Madeleine de Scudéry, La promenade de Versailles

, par PLAISANT-SOLER Estelle, Lycée Saint-Exupéry, Mantes-la-Jolie

La narratrice fait découvrir les jardins de Versailles à une « belle étrangère » accompagnée de parents, Télamon et Glicère.

[...] nous fûmes dans le jardin de fleurs à balustrade dorée, bordé de cyprès et d’arbustes différents, et rempli de mille espèces de fleurs ; la face d’en bas est fermée par une balustrade à hauteur d’appui, d’où la vue est fort champêtre. Ce jardin, aussi bien que tous les autres, a ses terrasses bordées de vases de cuivre peints en porcelaine. Au-dessous de cette terrasses à balustrade est le jardin des orangers, dont la belle Etrangère fut extrêmement surprise ; car elle ne comprenait pas qu’on pût mettre de si grands arbres dans des caisses. Telamon qui a extrêmement voyagé, avoua n’en avoir jamais vu de si beaux, et ne loua pas moins les myrthes, dont l’ancienneté les rend admirables.

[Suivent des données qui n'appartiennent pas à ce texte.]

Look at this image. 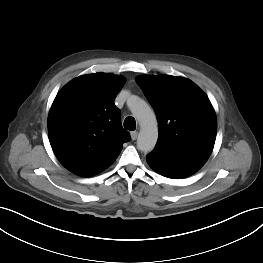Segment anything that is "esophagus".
Instances as JSON below:
<instances>
[{
    "instance_id": "obj_1",
    "label": "esophagus",
    "mask_w": 263,
    "mask_h": 263,
    "mask_svg": "<svg viewBox=\"0 0 263 263\" xmlns=\"http://www.w3.org/2000/svg\"><path fill=\"white\" fill-rule=\"evenodd\" d=\"M130 135H131V139L132 140H136L137 137H138V132L137 131H132Z\"/></svg>"
}]
</instances>
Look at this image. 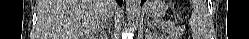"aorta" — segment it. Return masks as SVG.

« Si ce n’était, dit-il en adressant la parole à Glicère, que vous me trouveriez encore trop savant, je dirais que ces myrthes semblent être du temps de Vénus et d’Adonis, et avoir reçu de la mère des Amours cette jeunesse immortelle qui les a fait vieillir sans perdre leur beauté.

- Comme j’ai plus entendu parler de Vénus et d’Adonis, que de Pline et de Polybe, reprit Glicère en souriant, ce que vous venez de dire n’est pas trop savant pour moi ; et si je voulais le reprendre, je dirais seulement que cela est un peu bien fleuri.

- A ce que je vois, me dit la belle Etrangère, votre Prince se plaît à faire que l’Art ou surmonte ou embellisse la nature partout.

- Afin de vous confirmer dans ce sentiment, lui dis-je , je n’ai qu’à vous dire que ce n’est pas une affaire pour lui de changer des étangs de place, et qu’un de ces jours, il en changera deux, ou trois, et il y en aura un vis-à-vis d’ici, pour orner ce petit coin de paysage.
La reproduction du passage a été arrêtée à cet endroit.